Se ela tivesse 30 e poucos anos e não 72, muitos, certamente, teriam decidido considera-la uma pessoa que desistiu. Charlotte von Mahlsdorf, que como uma transexual de Berlim Oriental e dona do Museu Mahlsdorf Gründerzeit se tornou uma berlinense proeminente após a reunificação, emigrou para a Suécia há dois anos. Os verdadeiros outsiders geralmente preferem países mais a sul com temperaturas mais quentes, como Portugal ou Marrocos. No entanto, Charlotte, nascida como Lothar Berfelde, sempre foi diferente das outras pessoas. Sua frase padrão, que ele repete para todos com quem fala, até já foi registrada em celulóide no lendário filme gay de Heiner Carow "Coming Out": "A natureza me pregou uma peça”. Em meados da década de 1990, a grande dama dos relógios de pêndulo e dos armários ganhou as manchetes porque seus contatos com a Stasi puderam ser comprovados. Embora não negasse, sempre enfatizou que "simplesmente se meteu naquilo", mas nunca prejudicou ninguém. Tudo o que fez foi apenas por seus objetos e móveis. (Simone Schmollack, welt.de). 

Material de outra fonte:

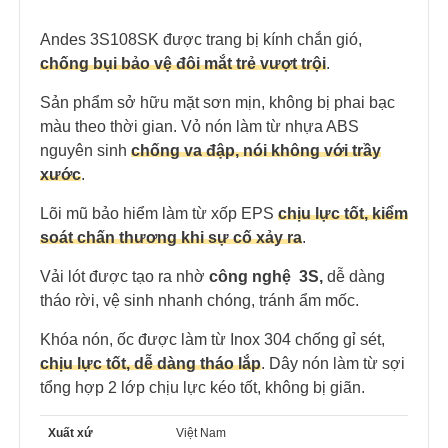
Andes 3S108SK được trang bị kính chắn gió,
chống bụi bảo vệ đôi mắt trẻ vượt trội
.
Sản phẩm sở hữu mặt sơn mịn, không bị phai bạc
màu theo thời gian. Vỏ nón làm từ nhựa ABS
nguyên sinh
chống va đập, nói không với trầy
xước
.
Lõi mũ bảo hiểm làm từ xốp EPS
chịu lực tốt,
kiểm
soát chấn thương khi sự cố xảy ra
.
Vải lót được tạo ra nhờ
công nghệ 3S,
dễ dàng
tháo rời, vệ sinh nhanh chóng, tránh ẩm mốc.
Khóa nón, ốc được làm từ Inox 304 chống gỉ sét,
chịu lực tốt, dễ dàng tháo lắp
. Dây nón làm từ sợi
tổng hợp 2 lớp chịu lực kéo tốt, không bị giãn.
Xuất xứ
Việt Nam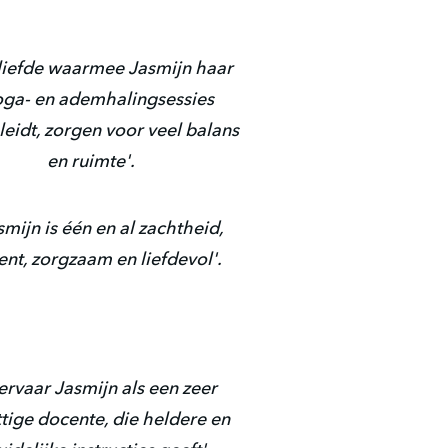
liefde waarmee Jasmijn haar
oga- en ademhalingsessies
eidt, zorgen voor veel balans
en ruimte'.
smijn is één en al zachtheid,
ent, zorgzaam en liefdevol'.
 ervaar Jasmijn als een zeer
tige docente, die heldere en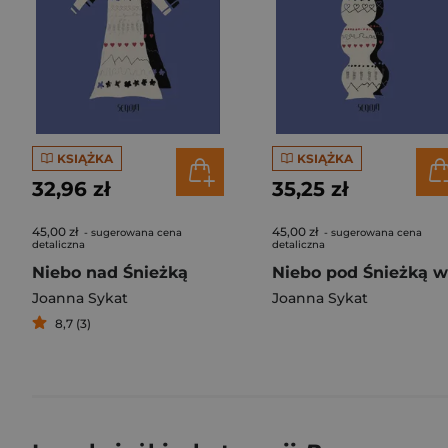
KSIĄŻKA
KSIĄŻKA
32,96 zł
35,25 zł
45,00 zł
45,00 zł
- sugerowana cena
- sugerowana cena
detaliczna
detaliczna
Niebo nad Śnieżką
Joanna Sykat
Joanna Sykat
8,7 (3)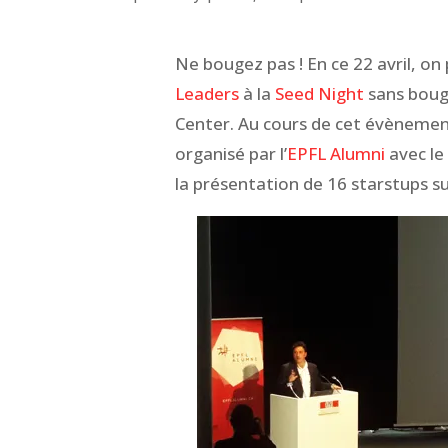
Ne bougez pas ! En ce 22 avril, on
Leaders
à la
Seed Night
sans bouge
Center. Au cours de cet évènement
organisé par l’
EPFL Alumni
avec l
la présentation de 16 starstups s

Foto 2: Visita ao Museu Mahlsdorf


    Sua vida também foi contada no semidocumentário dirigido por Rosa von Praunheim, que mostra o percurso da travesti da antiga Alemanha Oriental Charlotte von Mahlsdorf, sobrevivente do nazismo e da repressão comunista e fundadora de um dos principais refúgios para homossexuais em seu país, fechado a essa realidade. Nos Estados Unidos virou "I Am My Own Wife” na Broadway pelas mãos de Doug Wright baseado nas conversas que teve com Charlotte von Mahlsdorf. Em Portugal tomou corpo no teatro com a tradução “Eu sou minha própria mulher”. 

 



Foto 3: Cartaz da peça "Eu Sou Minha Própria Mulher"




    Edwin Luisi, aos 61 anos,  em plena maturidade no ofício de ator resolveu produzir sua primeira montagem teatral. O ator levou para os palcos a história real de Charlotte von Mahlsdorf, essa sobrevivente bastante singular da Alemanha nazista. 

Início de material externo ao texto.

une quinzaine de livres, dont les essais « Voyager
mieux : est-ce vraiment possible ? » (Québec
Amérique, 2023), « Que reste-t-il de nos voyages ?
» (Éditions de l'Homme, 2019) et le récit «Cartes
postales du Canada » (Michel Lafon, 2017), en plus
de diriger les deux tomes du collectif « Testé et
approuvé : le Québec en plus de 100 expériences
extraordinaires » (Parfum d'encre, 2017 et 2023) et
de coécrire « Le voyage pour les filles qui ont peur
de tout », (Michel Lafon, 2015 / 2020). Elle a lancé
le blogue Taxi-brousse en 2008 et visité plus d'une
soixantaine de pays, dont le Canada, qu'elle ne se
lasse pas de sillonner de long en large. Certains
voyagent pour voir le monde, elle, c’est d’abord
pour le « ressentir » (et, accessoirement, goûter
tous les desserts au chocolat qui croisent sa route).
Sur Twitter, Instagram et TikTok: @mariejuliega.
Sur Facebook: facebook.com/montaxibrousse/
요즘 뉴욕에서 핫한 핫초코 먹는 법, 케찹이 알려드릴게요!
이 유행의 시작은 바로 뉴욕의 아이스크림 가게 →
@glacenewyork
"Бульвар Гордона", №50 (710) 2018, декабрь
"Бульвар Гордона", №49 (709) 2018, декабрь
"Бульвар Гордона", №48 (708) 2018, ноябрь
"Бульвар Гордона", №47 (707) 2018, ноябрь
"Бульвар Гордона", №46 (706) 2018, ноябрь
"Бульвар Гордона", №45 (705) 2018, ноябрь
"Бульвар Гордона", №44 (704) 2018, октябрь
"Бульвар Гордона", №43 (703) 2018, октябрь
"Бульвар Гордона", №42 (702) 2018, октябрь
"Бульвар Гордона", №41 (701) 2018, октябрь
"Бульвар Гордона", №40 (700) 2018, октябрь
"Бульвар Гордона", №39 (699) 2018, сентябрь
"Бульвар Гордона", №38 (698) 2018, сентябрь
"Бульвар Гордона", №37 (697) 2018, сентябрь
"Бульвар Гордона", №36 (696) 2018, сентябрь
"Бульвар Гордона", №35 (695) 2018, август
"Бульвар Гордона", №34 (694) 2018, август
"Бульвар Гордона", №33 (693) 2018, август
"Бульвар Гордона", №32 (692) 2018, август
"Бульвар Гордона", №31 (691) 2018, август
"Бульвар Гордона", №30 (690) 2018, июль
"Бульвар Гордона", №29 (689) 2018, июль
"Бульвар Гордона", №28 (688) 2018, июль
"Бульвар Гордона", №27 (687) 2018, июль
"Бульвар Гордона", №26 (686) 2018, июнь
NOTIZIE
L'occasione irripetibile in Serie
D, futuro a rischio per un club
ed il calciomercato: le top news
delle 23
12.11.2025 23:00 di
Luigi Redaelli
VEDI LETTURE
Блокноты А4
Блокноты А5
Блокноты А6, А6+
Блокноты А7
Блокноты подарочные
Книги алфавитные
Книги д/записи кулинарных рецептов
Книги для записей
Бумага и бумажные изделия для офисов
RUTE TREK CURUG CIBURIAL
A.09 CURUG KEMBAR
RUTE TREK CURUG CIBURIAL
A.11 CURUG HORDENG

Nascida na Alemanha em 1928, Charlotte von Mahlsdorf era, na verdade, Lothar Berfelde, um homem que, desde sua adolescência, se travestia de mulher. O espetáculo "Eu Sou Minha Própria Mulher", que marca a primeira direção de Herson Capri, conta a história desse alemão que, como diz o texto da peça, mesmo reto parecia ter seios e, para se tornar uma mulher, só precisava de seu colar de pérolas e uma longa saia preta. Nascida e criada na Alemanha Oriental, ela sobreviveu ao nazismo e depois ao comunismo mantendo um cabaré clandestino e montando um museu. Uma história que tem ingredientes como a violência, o amor e o preconceito. Edwin Luisi, sozinho no palco, interpreta, além de Charlotte, todos os outros personagens que fizeram parte da vida dela.(3)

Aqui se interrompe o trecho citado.